A brisk wind rustled fallen autumn leaves. Winter was on its way. The Talcott sisters busily prepared for the cold months; pickling eggs, smoking fish and meats, drying beans and storing squash and maize to get them through days in which they'd be snow bound. Grace was dressed in her usual mulberry dress and white shirt as collected fallen chestnuts at the forest's edge in the back of the dale. She will blanch then roast the nuts and sell them at the church market during the harvest home festival. She would stand beside sister where Constance will sell her popular apple berry pies. Grace set down her basket to wipe her brow and smiled at the prospect of socializing with others her age. To eat and mingle, drink warm cider and perhaps a sip of ale under a full moon. She couldn't think of a more magical night.

Grace froze from the sound of rustling bushes. She remained still, eagerly waiting for something to emerge. A doe's head peeked out from amongst the brush and it lowed its head to Grace before timidly approaching in tentative steps. When it was within reach, Grace extended her hand to the shy creature. The doe gently lowered her head to rest in Grace's hand. She stroked the young doe's head. Then she saw the bloody gouge on its hind quarter.

Grace examined the wound saying, "You're injured. It isn't too bad. I'll clean it out and apply a poultice and you'll be good as new."

The doe rubbed its head upon her breast. She smiled down upon it, taken in by its great brown eyes. The sound faraway echoes of snapping branches coming from the forest startled Grace. She knew the sound of men's boots, as opposed that of a four leg creature, trampling twigs covering the forest's floor. It's probably the hunter come to finish his kill. She looked into the forest. Though she saw no one approach, the slow stalking footsteps were heading her way.

She looked into the doe's eyes and said, "Quickly, come with me."

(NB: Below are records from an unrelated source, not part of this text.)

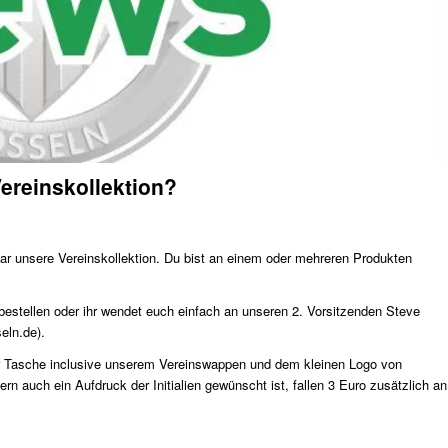
ereinskollektion?
ar unsere Vereinskollektion. Du bist an einem oder mehreren Produkten
bestellen oder ihr wendet euch einfach an unseren 2. Vorsitzenden Steve
eln.de).
der Tasche inclusive unserem Vereinswappen und dem kleinen Logo von
rn auch ein Aufdruck der Initialien gewünscht ist, fallen 3 Euro zusätzlich an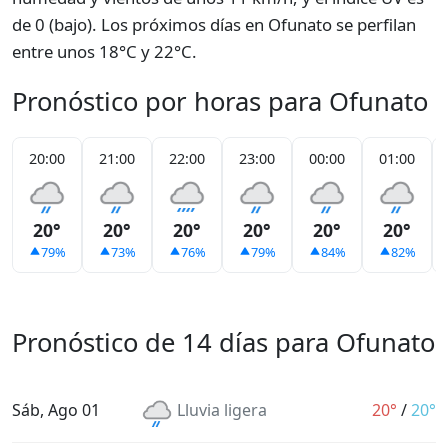
de 0 (bajo). Los próximos días en Ofunato se perfilan
entre unos 18°C y 22°C.
Pronóstico por horas para Ofunato
20:00
21:00
22:00
23:00
00:00
01:00
20°
20°
20°
20°
20°
20°
79%
73%
76%
79%
84%
82%
Pronóstico de 14 días para Ofunato
Sáb, Ago 01
Lluvia ligera
20°
/
20°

Grace retrieved her basket and scampered to the barn with the doe trailing behind her. She beckoned it with her hand into the barn where it knelt upon a loose bed of hay. She looked back at the woods and with no one in sight, she crossed the low grass to the well where she drew a bucket of water before returning to the barn. She latched the door behind her and set the water bucket beside the doe before walking over to a small shelf where Constance had kept antiseptic balms for the farm animals. She pulled the small jar of balm made pine sap, marigold and lard before returning to the wounded deer. She stroked the young doe's head before dipping her skirt's hem into the water to clean the deer's wound.

"It's not so bad," said Grace, cleaning the singed abrasion. "You're fortunate the huntsman is not a very good shot."

When the shallow wound was clean when she applied a bit of the balm, humming a tune to comfort her charge. The deer suddenly swung its head towards the woods. Grace stopped humming and after putting the lid back onto the jar, she leaned over to look through a knot hole in wooden slates to see Isaac Keyes emerge from the woods. The young man held his musket in both hands as scanned the ground before suddenly looking up and straight at the barn. Grace reared away from the boards as though he'd seen her. She looked at the doe before hastily pushing hay up and around it's legs.